In Leiden Clinical Trials Center, gene and cell therapies are the future

image
Lisa Leiden and Jeffrey Leiden, MD, PhD Lisa Leiden and Jeffrey Leiden, MD, PhD

“For many of the most challenging diseases, medical therapy has been limited to relieving symptoms because disease-modifying or curative treatments seemed impossible,” says Jeffrey Leiden, MD, PhD, executive chairman of Vertex Pharmaceuticals. “Today, we have arrived at an inflection point where we can use novel genetic and cell-based therapies to cure or alter the course of serious diseases. We are literally rewriting the future of medical therapy.”

Leiden has deep ties to the Brigham, where he trained in medicine and now serves as a scientific advisor, philanthropic supporter, and ardent champion for gene and cell therapy. Seeing the opportunity for the institution to emerge as a leader in this competitive field, he and his wife, Lisa, committed $4 million to establish the Jeffrey and Lisa Leiden Clinical Trials Center at the Brigham. In his honor, the Vertex Foundation also extended a $5 million gift to the new center, which will focus on speeding gene and cell therapies to patients with serious diseases.

Today, we have arrived at an inflection point where we can use novel genetic- and cell-based therapies to cure or alter the course of serious diseases. We are literally rewriting the future of medical therapy.

Jeffrey Leiden, MD, PhD Executive Chairman Vertex Pharmaceuticals

 

“We are thrilled to see the Leiden Clinical Trials Center come to fruition,” says Amit K. Sachdev, chair of the Vertex Foundation board of directors. “The Vertex Foundation’s support, along with the Leiden family’s giving, is about moving translational medicine forward. We’re proud of all Dr. Leiden has done and continues to do for patients and Boston’s scientific community.

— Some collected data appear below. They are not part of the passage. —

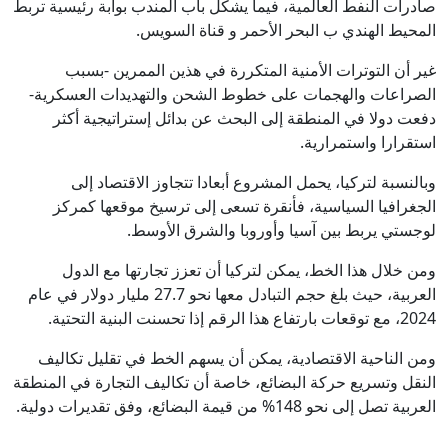
صادرات النفط العالمية، فيما يشكّل باب المندب بوابة رئيسية تربط
المحيط الهندي ب البحر الأحمر و قناة السويس.
غير أن التوترات الأمنية المتكررة في هذين الممرين -بسبب
الصراعات والهجمات على خطوط الشحن والتهديدات العسكرية-
دفعت دولا في المنطقة إلى البحث عن بدائل إستراتيجية أكثر
استقرارا واستمرارية.
وبالنسبة لتركيا، يحمل المشروع أبعادا تتجاوز الاقتصاد إلى
الجغرافيا السياسية، فأنقرة تسعى إلى ترسيخ موقعها كمركز
لوجستي يربط بين آسيا وأوروبا والشرق الأوسط.
ومن خلال هذا الخط، يمكن لتركيا أن تعزز تجارتها مع الدول
العربية، حيث بلغ حجم التبادل معها نحو 27.7 مليار دولار في عام
2024، مع توقعات بارتفاع هذا الرقم إذا تحسنت البنية التحتية.
ومن الناحية الاقتصادية، يمكن أن يسهم الخط في تقليل تكاليف
النقل وتسريع حركة البضائع، خاصة أن تكاليف التجارة في المنطقة
العربية تصل إلى نحو 148% من قيمة البضائع، وفق تقديرات دولية.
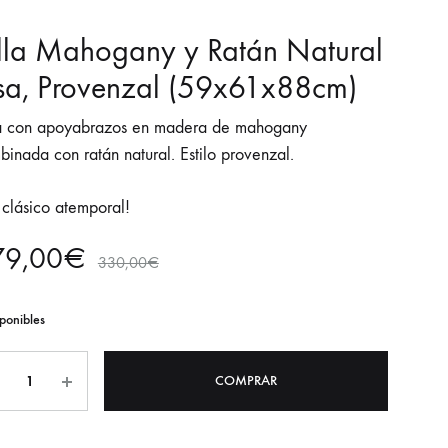
lla Mahogany y Ratán Natural
sa, Provenzal (59x61x88cm)
la con apoyabrazos en madera de mahogany
inada con ratán natural. Estilo provenzal.
 clásico atemporal!
79,00
€
330,00
€
ponibles
tidad
COMPRAR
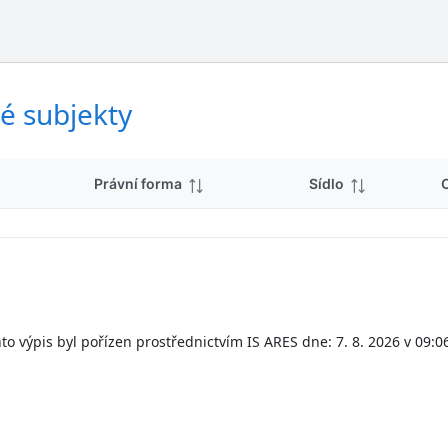
ý
d
s
k
l
y
e
d
é subjekty
k
y
Právní forma
Sídlo
to výpis byl pořízen prostřednictvím IS ARES dne: 7. 8. 2026 v 09:0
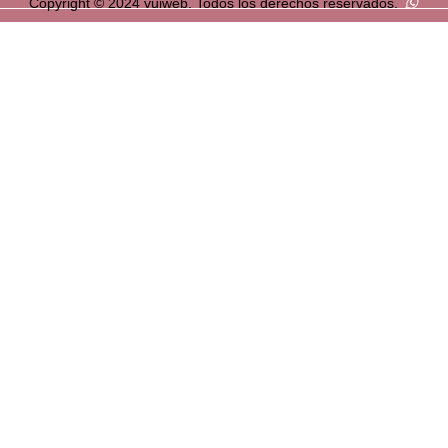
Copyright © 2024 vuiweb. Todos los derechos reservados.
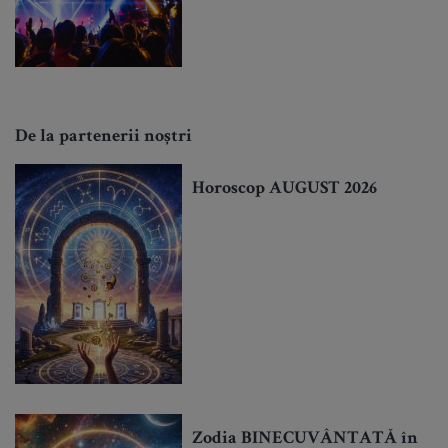
De la partenerii noștri
Horoscop AUGUST 2026
Zodia BINECUVÂNTATĂ în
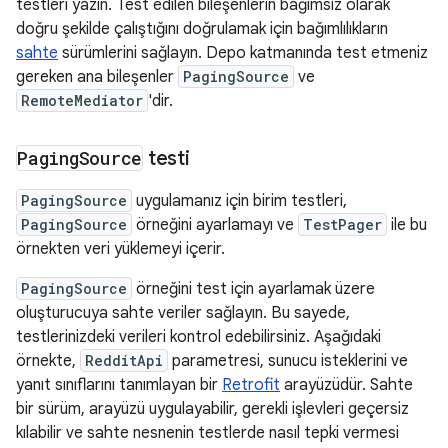
testleri yazın. Test edilen bileşenlerin bağımsız olarak
doğru şekilde çalıştığını doğrulamak için bağımlılıkların
sahte
sürümlerini sağlayın. Depo katmanında test etmeniz
gereken ana bileşenler
PagingSource
ve
RemoteMediator
'dir.
Paging
Source
testi
PagingSource
uygulamanız için birim testleri,
PagingSource
örneğini ayarlamayı ve
TestPager
ile bu
örnekten veri yüklemeyi içerir.
PagingSource
örneğini test için ayarlamak üzere
oluşturucuya sahte veriler sağlayın. Bu sayede,
testlerinizdeki verileri kontrol edebilirsiniz. Aşağıdaki
örnekte,
RedditApi
parametresi, sunucu isteklerini ve
yanıt sınıflarını tanımlayan bir
Retrofit
arayüzüdür. Sahte
bir sürüm, arayüzü uygulayabilir, gerekli işlevleri geçersiz
kılabilir ve sahte nesnenin testlerde nasıl tepki vermesi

The hopes of patients and families around the world depend on our collective success.”

Lindsey R. Baden, MD, an internationally renowned clinical researcher and vice president of clinical research at Mass General Brigham, leads the Leiden Clinical Trials Center.

Baden notes that the Leidens’ philanthropy has allowed the center to expand its team of gene and cell therapy experts and initiate multiple clinical studies for cancer and rheumatologic, dermatologic, and cardiovascular illnesses.

“We are moving rapidly to understand the potential benefits of these emerging technologies across so many different diseases, as the promise of this work has great potential to alleviate the suffering of our most severely ill patients,” Baden says. “The Leidens’ commitment to accelerating our gene and cell therapy research is bringing us closer to groundbreaking treatments. We are forever grateful to them.”

With progress already underway, the Leiden Clinical Trials Center will be formally dedicated and celebrated in summer 2025.